À l’heure où il écrit ces lignes, la Providence lui ménage la joie de bientôt revoir, et, peut-être, de sauver de la ruine les chrétientés de l’Orégon.

  1. Lettre à M. Conway, attaché à la personne du duc de Brabant. — Saint-Louis, 10 juillet 1855.
  2. Lettre à M. Blondel, d’Anvers. — Louisville, 21 avril 1855.
    Saint-Louis était devenu, en 1849, le siège d’un archevêché. Le fondateur du diocèse, Mgr Rosati, était mort à Rome le 25 septembre 1843. Il avait pour successeur un prélat d’origine irlandaise, Mgr Pierre Kenrick.
  3. Lettre à M. Blondel. — 22 avril 1855.
  4. Lettre à son frère Charles. — Saint-Louis, décembre 1849.
  5. Lettre citée.
  6. Le Protestantisme comparé au Catholicisme, dans ses rapports avec la civilisation européenne.
  7. Lettre à Edwin Denig. — Saint-Louis, mai 1852.
  8. Lettre à Charles Larpenteur. — Saint-Louis, 17 déc. 1849.
  9. Cf.
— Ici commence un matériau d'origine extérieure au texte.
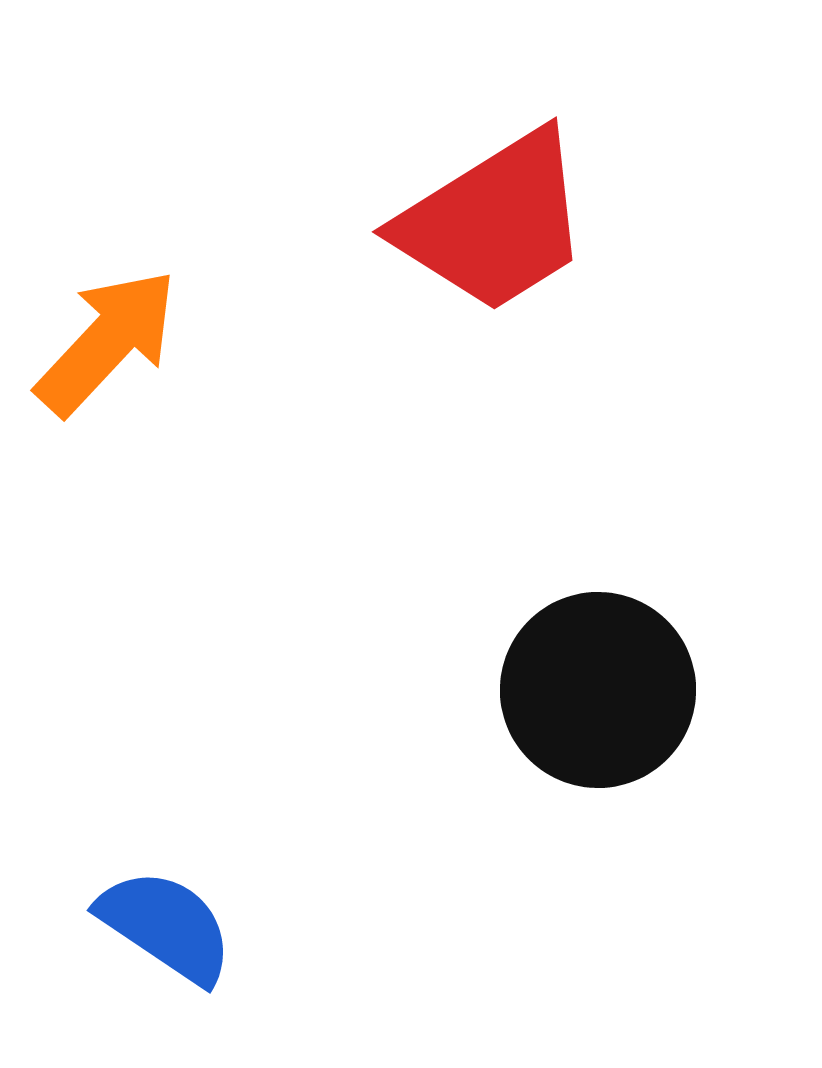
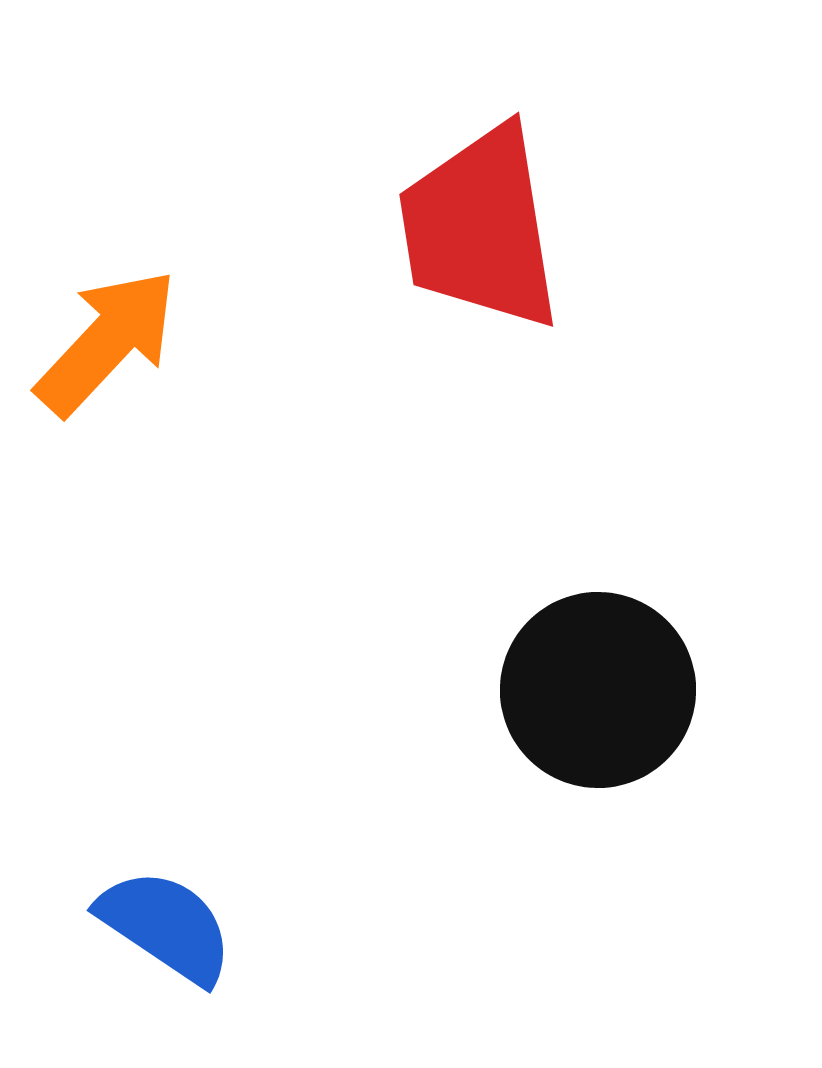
red trapezoid: moved 14 px left, 6 px down; rotated 113 degrees clockwise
Chittenden et Richardson, Op. cit., p. 1499 et suiv.
  10. Baunard, Madame Duchesne, p. 485.
  11. Lettre au P. Murphy. — Saint-Louis, ler avril 1852.
  12. Thomas Benton mourut à Washington la 10 avril 1858. Les États-Unis lui firent de somptueuses funérailles, auxquelles assistèrent plus de 20 000 personnes. Rien, malheureusement, dans l’histoire de ses derniers moments, ne prouve qu’il ait adhéré à la foi catholique.
  13. Entre autres souvenirs du missionnaire, sa famille conserve une Histoire des Tribus indiennes de Schoolcraft, avec cette Inscription : « Offert par l’ex-sénateur Benton au Révérend Père De Smet, en témoignage d’affectueuse considération et de vive gratitude pour les consolations dont, après Dieu, il a été l’instrument, en assistant un fils mourant, lui faisant trouver, à vingt-deux ans, sur son lit de mort, un lit de fleurs, lui découvrant au sortir de ce monde, le printemps de la vie, l’aurore d’un jour radieux : spectacle inoubliable de joie douce et sereine, de confiante espérance et de reconnaissance à Dieu. — Saint-Louis, mai 1852 ».
  14. À François De Smet. — 7 avril 1852.
  15. Know-Nothing; littér. « Je ne sais rien ». Ces gens, en effet, feignaient l’ignorance, chaque fois qu’on les interrogeait sur leur association.
  16. Sur la mission de Mgr Bedini et les violences des Know-Nothing, voir De Gourcy et Shea, The catholic Church in the United States, 2e édit., New-York, 1857, ch. XXVII et XXVIII.
  17. À son frère François. — Saint-Louis, 8 sept. 1854.
  18. À son frère Charles. — Saint-Louis, 25 sept. 1854.
  19. À son frère François. — Saint-Louis, 24 octobre 1854.
  20. À M. Blondel, d’Anvers. — Bardstown, 22 avril 1855.
  21. À son neveu Paul. — Saint-Louis, 22 août 1855.
  22. À un Père du collège de Bruxelles. — Bardstown, 17 juin 1854.
  23. La première maison des Paulistes fut érigée à New-York, en 1858.
  24. Lettre du P. De Smet à son neveu Paul. — Saint-Louis, 15 mai 1860.
  25. « … Les nouveaux sièges seront bientôt occupés par des sujets proposés au Saint-Siège, et dont on attend la nomination au prochain consistoire. Le P. De Smet, de Termonde, a été proposé par le synode de Saint-Louis, ainsi que le P. Arnold Damen, du Brabant hollandais ». (Lettre du P. Hélias d’Huddeghemà sa famille.
    — Taos, 30   janvier 1856).
  26. Lettre à ses nièces. — 20  avril  1853.
  27. Lettre à W.-A. Smets. — Saint-Louis, 12 janvier 1855.